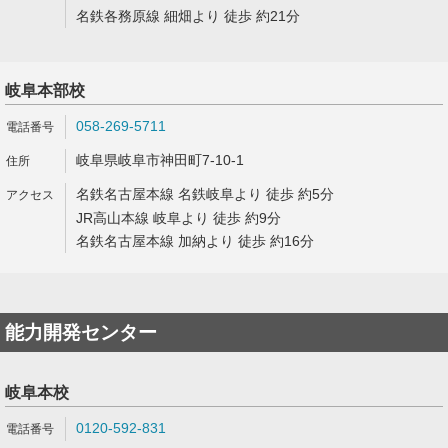
名鉄各務原線 細畑より 徒歩 約21分
岐阜本部校
058-269-5711
岐阜県岐阜市神田町7-10-1
名鉄名古屋本線 名鉄岐阜より 徒歩 約5分
JR高山本線 岐阜より 徒歩 約9分
名鉄名古屋本線 加納より 徒歩 約16分
能力開発センター
岐阜本校
0120-592-831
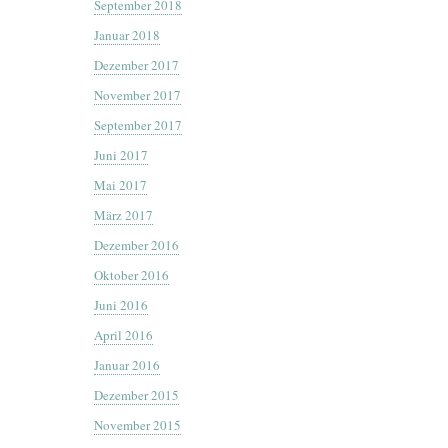
September 2018
Januar 2018
Dezember 2017
November 2017
September 2017
Juni 2017
Mai 2017
März 2017
Dezember 2016
Oktober 2016
Juni 2016
April 2016
Januar 2016
Dezember 2015
November 2015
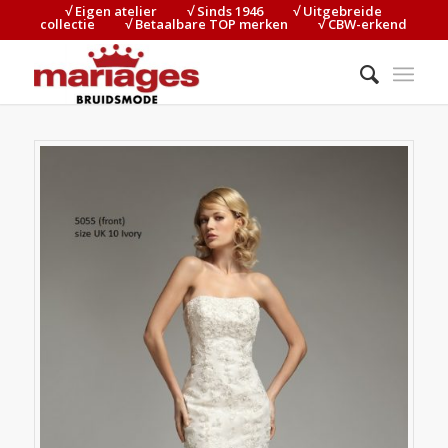
√ Eigen atelier⠀⠀⠀√ Sinds 1946⠀⠀⠀√ Uitgebreide
collectie⠀⠀⠀√ Betaalbare TOP merken⠀⠀⠀√ CBW-erkend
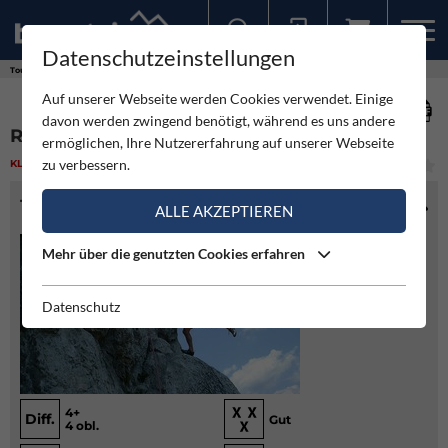
Datenschutzeinstellungen
Sollten Sie bereits ein Konto für unsere App haben, können Sie sich mit diesen Daten auch hier anmelden.
Touren
Klettern
Rudlweg - Pfaffenkogel
Auf unserer Webseite werden Cookies verwendet. Einige
davon werden zwingend benötigt, während es uns andere
RUDLWEG - PFAFFENKOGEL
ermöglichen, Ihre Nutzererfahrung auf unserer Webseite
zu verbessern.
KLETTERN
(2)
LEICHT
TOURENINFO
ALLE AKZEPTIEREN
Mehr über die genutzten Cookies erfahren
Datenschutz
4+
Diff.
Gut
4 obl.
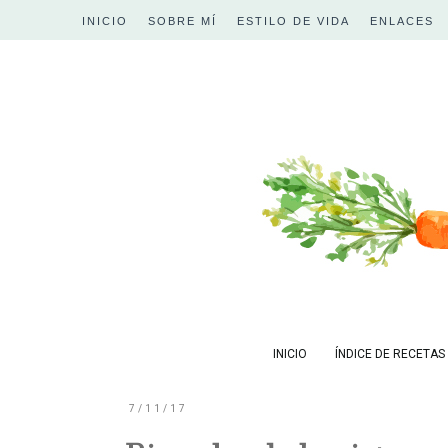
INICIO
SOBRE MÍ
ESTILO DE VIDA
ENLACES
INICIO
ÍNDICE DE RECETAS
7/11/17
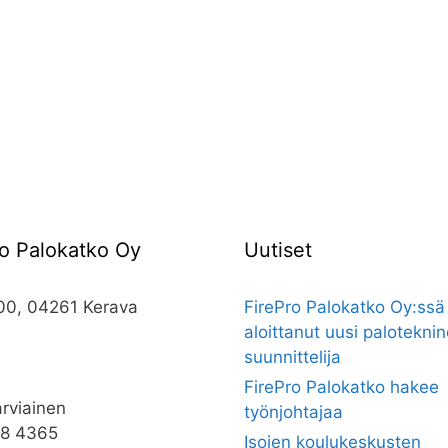
ro Palokatko Oy
Uutiset
0, 04261 Kerava
FirePro Palokatko Oy:ssä
aloittanut uusi palotekni
suunnittelija
i
FirePro Palokatko hakee
rviainen
työnjohtajaa
8 4365
Isojen koulukeskusten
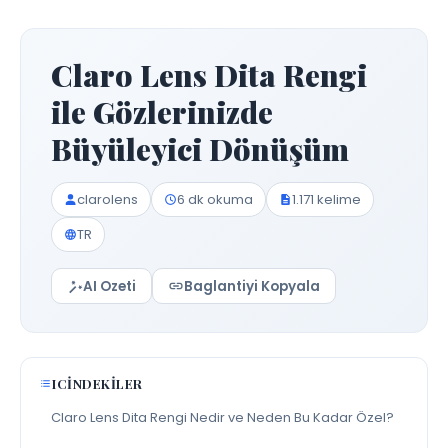
Claro Lens Dita Rengi
ile Gözlerinizde
Büyüleyici Dönüşüm
clarolens
6 dk okuma
1.171 kelime
TR
AI Ozeti
Baglantiyi Kopyala
ICINDEKILER
Claro Lens Dita Rengi Nedir ve Neden Bu Kadar Özel?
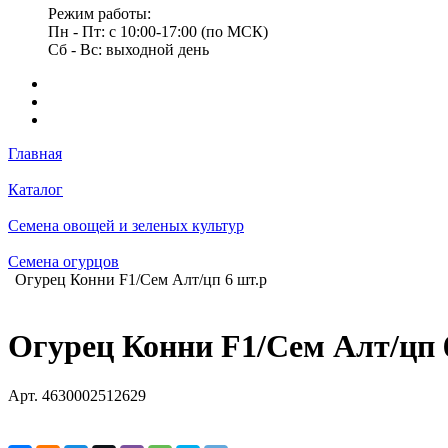
Режим работы:
Пн - Пт: с 10:00-17:00 (по МСК)
Сб - Вс: выходной день
Главная
Каталог
Семена овощей и зеленых культур
Семена огурцов
Огурец Конни F1/Сем Алт/цп 6 шт.р
Огурец Конни F1/Сем Алт/цп 
Арт.
4630002512629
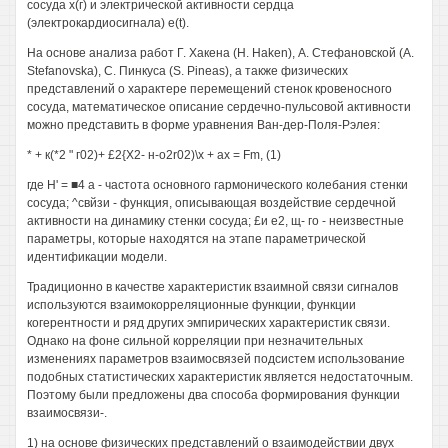
сосуда х(г) и электрической активности сердца
(электрокардиосигнала) e(t).
На основе анализа работ Г. Хакена (Н. Haken), А. Стефановской (А.
Stefanovska), С. Пинкуса (S. Pineas), а также физических
представлений о характере перемещений стенок кровеносного
сосуда, математическое описание сердечно-пульсовой активности
можно представить в форме уравнения Ван-дер-Поля-Рэлея:
* + к(*2 " г02)+ £2{Х2- н-о2r02)\x + ax = Fm, (1)
где Н' = ■4 а - частота основного гармонического колебания стенки
сосуда; ^свйзи - функция, описывающая воздействие сердечной
активности на динамику стенки сосуда; £и е2, щ- го - неизвестные
параметры, которые находятся на этапе параметрической
идентификации модели.
Традиционно в качестве характеристик взаимной связи сигналов
используются взаимокорреляционные функции, функции
когерентности и ряд других эмпирических характеристик связи.
Однако на фоне сильной корреляции при незначительных
изменениях параметров взаимосвязей подсистем использование
подобных статистических характеристик является недостаточным.
Поэтому были предложены два способа формирования функции
взаимосвязи-.
1) на основе физических представлений о взаимодействии двух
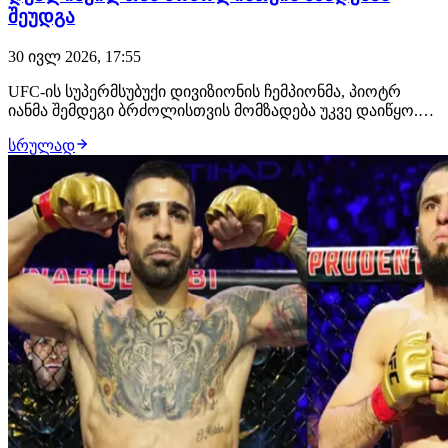
შეუდგა
30 ივლ 2026, 17:55
UFC-ის სუპერმსუბუქი დივიზიონის ჩემპიონმა, პიოტრ
იანმა შემდეგი ბრძოლისთვის მომზადება უკვე დაიწყო.
მან გამოაქვეყნა ვიდეო წარწერით "ხმლების ალესვის
სრულად
დროა", რომელშიც რუსი მებრძოლი სტრაიკინგში
ვარჯიშობს. გადაწყვეტილია, რომ მისი მოწინააღმდეგე
მერაბ დვალიშვილი იქნება. ბრძოლა შედგება 24 ო…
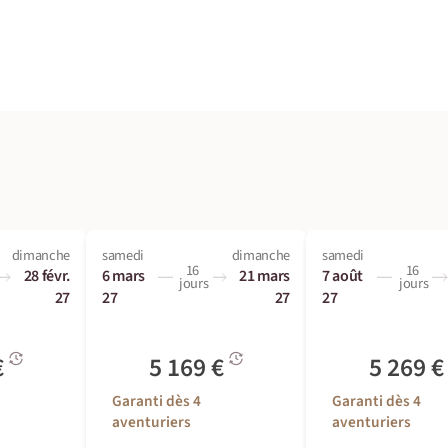
dimanche
samedi
dimanche
samedi
16
16
28 févr.
6 mars
21 mars
7 août
jours
jours
27
27
27
27
€
5 169 €
5 269 
Garanti dès 4
Garanti dès 4
aventuriers
aventuriers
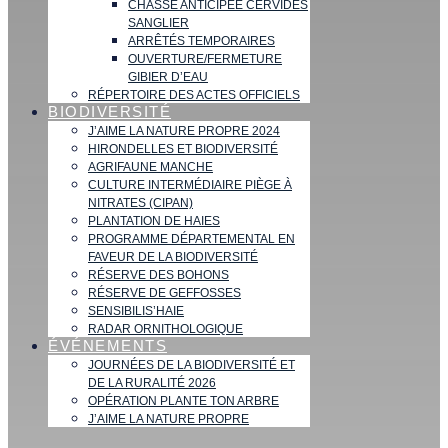
CHASSE ANTICIPÉE CERVIDÉS
SANGLIER
ARRÊTÉS TEMPORAIRES
OUVERTURE/FERMETURE
GIBIER D’EAU
RÉPERTOIRE DES ACTES OFFICIELS
BIODIVERSITÉ
J’AIME LA NATURE PROPRE 2024
HIRONDELLES ET BIODIVERSITÉ
AGRIFAUNE MANCHE
CULTURE INTERMÉDIAIRE PIÈGE À
NITRATES (CIPAN)
PLANTATION DE HAIES
PROGRAMME DÉPARTEMENTAL EN
FAVEUR DE LA BIODIVERSITÉ
RÉSERVE DES BOHONS
RÉSERVE DE GEFFOSSES
SENSIBILIS’HAIE
RADAR ORNITHOLOGIQUE
ÉVÉNEMENTS
JOURNÉES DE LA BIODIVERSITÉ ET
DE LA RURALITÉ 2026
OPÉRATION PLANTE TON ARBRE
J’AIME LA NATURE PROPRE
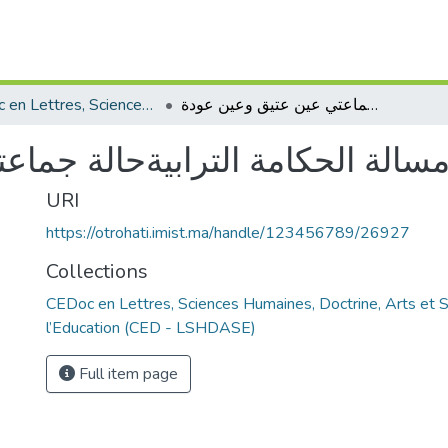
CEDoc en Lettres, Sciences Humaines, Doctrine, Arts et Sciences de l’Education (CED - LSHDASE)
التمدن الضاحوي ومسالة الحكامة الترابيةحالة جماعتي عين عتيق وعين عودة
سالة الحكامة الترابيةحالة جماع
URI
https://otrohati.imist.ma/handle/123456789/26927
Collections
CEDoc en Lettres, Sciences Humaines, Doctrine, Arts et 
l’Education (CED - LSHDASE)
Full item page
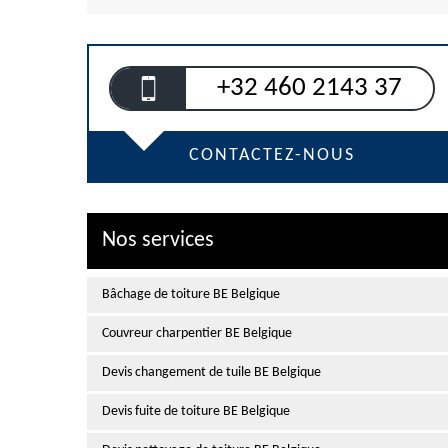
+32 460 2143 37
CONTACTEZ-NOUS
Nos services
Bâchage de toiture BE Belgique
Couvreur charpentier BE Belgique
Devis changement de tuile BE Belgique
Devis fuite de toiture BE Belgique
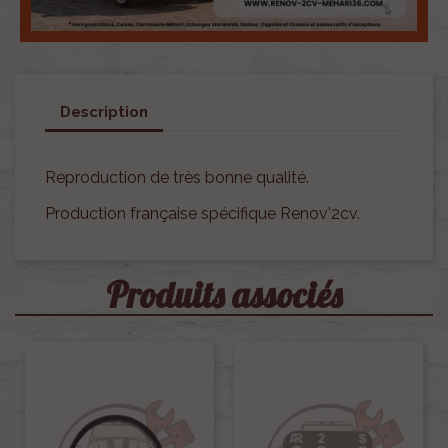
Description
Reproduction de très bonne qualité.
Production française spécifique Renov'2cv.
Produits associés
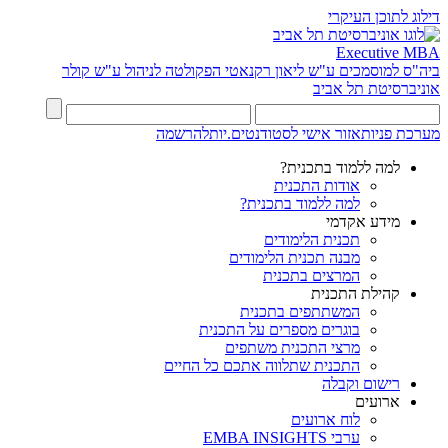
דילוג לתוכן העיקרי
Executive MBA
ביה"ס למוסמכים ע"ש ליאון רקנאטי
הפקולטה לניהול ע"ש קולר
אוניברסיטת תל אביב
מערכת פניות
אזור אישי לסטודנטים.יות
להרשמה
למה ללמוד בתכנית?
אודות התכנית
למה ללמוד בתכנית?
מידע אקדמי
תכנית הלימודים
מבנה תכנית הלימודים
המרצים בתכנית
קהילת התכנית
המשתתפים בתכנית
בוגרים מספרים על התכנית
מרצי התכנית משתפים
התכנית שתלווה אתכם כל החיים
רישום וקבלה
ארועים
לוח ארועים
ערבי EMBA INSIGHTS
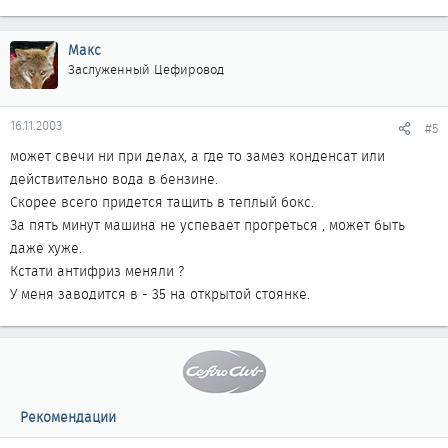
Макс
Заслуженный Цефировод
16.11.2003
#5
может свечи ни при делах, а где то замез конденсат или
действительно вода в бензине.
Скорее всего придется тащить в теплый бокс.
За пять минут машина не успевает прогреться , может быть
даже хуже.
Кстати антифриз меняли ?
У меня заводится в - 35 на открытой стоянке.
Рекомендации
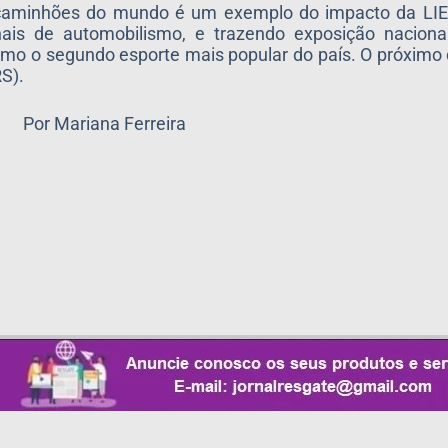
e caminhões do mundo é um exemplo do impacto da LI
ais de automobilismo, e trazendo exposição naciona
smo o segundo esporte mais popular do país. O próximo 
RS).
Por Mariana Ferreira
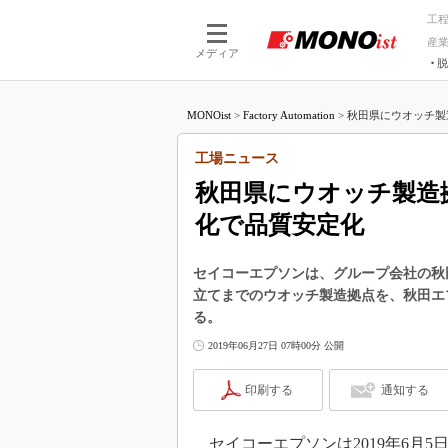
工
産
メディア
脱
つながる技術
AI×技術
MONOist
>
Factory Automation
>
秋田県にウオッチ製
つながる工場
AI×設備
つながるサービ
Physical
工場ニュース
秋田県にウオッチ製造
化で品質安定化
セイコーエプソンは、グループ会社の秋
立てまでのウオッチ製造拠点を、秋田エ
る。
2019年06月27日 07時00分 公開
印刷する
通知する
セイコーエプソンは2019年6月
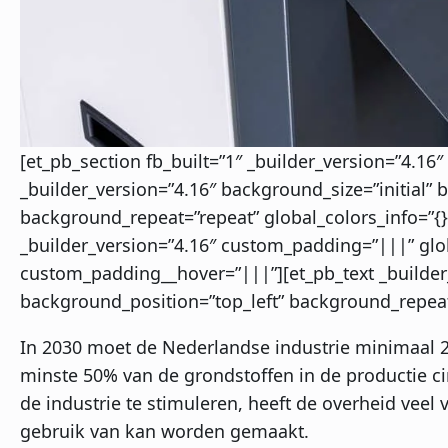
[et_pb_section fb_built=”1″ _builder_version=”4.16″
_builder_version=”4.16″ background_size=”initial” 
background_repeat=”repeat” global_colors_info=”{
_builder_version=”4.16″ custom_padding=”|||” glob
custom_padding__hover=”|||”][et_pb_text _builder_
background_position=”top_left” background_repeat=
In 2030 moet de Nederlandse industrie minimaal 
minste 50% van de grondstoffen in de productie c
de industrie te stimuleren, heeft de overheid veel
gebruik van kan worden gemaakt.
########################################
Task instructions -
Return each line among the entries that holds the word "физических".

Answer to this task -
Stefanovska), С. Пинкуса (S. Pineas), а также физических
1) на основе физических представлений о взаимодействии двух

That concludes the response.